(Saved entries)
◆ ◆ ◆ ◆

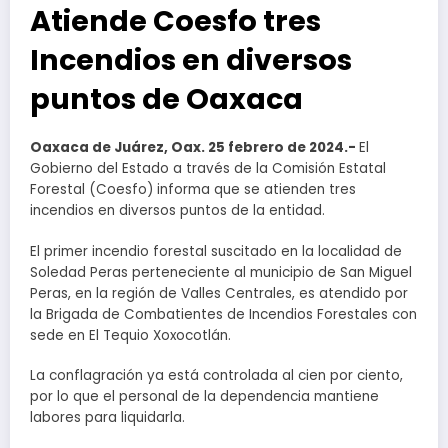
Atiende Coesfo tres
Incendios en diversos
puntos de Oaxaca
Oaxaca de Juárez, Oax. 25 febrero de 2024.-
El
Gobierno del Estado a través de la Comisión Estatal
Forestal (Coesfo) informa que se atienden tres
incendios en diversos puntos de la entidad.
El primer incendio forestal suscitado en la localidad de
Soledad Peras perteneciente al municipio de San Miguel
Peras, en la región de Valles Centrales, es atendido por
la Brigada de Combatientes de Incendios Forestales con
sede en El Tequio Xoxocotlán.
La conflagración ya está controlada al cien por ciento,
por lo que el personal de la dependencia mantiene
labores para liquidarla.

◆ ◆ ◆ ◆

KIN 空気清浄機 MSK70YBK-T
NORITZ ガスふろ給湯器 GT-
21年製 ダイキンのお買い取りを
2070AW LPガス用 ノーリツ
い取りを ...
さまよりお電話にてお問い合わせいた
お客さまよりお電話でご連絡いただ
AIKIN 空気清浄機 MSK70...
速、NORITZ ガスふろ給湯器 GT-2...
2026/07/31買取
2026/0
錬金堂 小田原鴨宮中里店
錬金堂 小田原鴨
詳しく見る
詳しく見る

◆ ◆ ◆ ◆

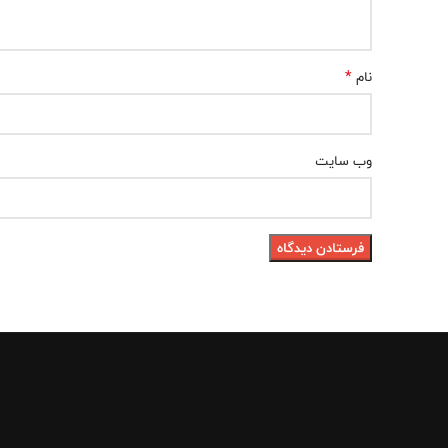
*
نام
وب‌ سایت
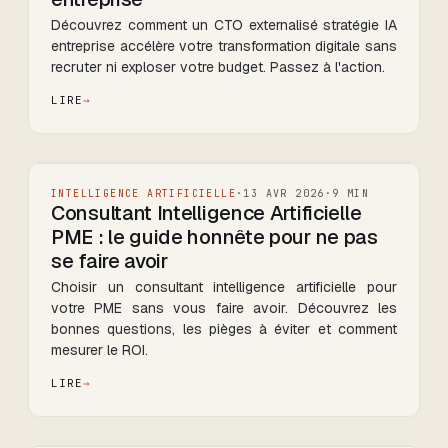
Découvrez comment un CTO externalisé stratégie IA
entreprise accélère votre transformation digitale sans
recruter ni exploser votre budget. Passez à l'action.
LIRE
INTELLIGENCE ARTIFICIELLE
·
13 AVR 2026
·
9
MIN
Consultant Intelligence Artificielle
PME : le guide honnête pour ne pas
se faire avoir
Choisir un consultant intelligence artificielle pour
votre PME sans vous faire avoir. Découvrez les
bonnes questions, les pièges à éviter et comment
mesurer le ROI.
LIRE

◆ ◆ ◆ ◆

(The problem) What lines above contain "puntos"? Copy them out.

(Response area)
puntos de Oaxaca
incendios en diversos puntos de la entidad.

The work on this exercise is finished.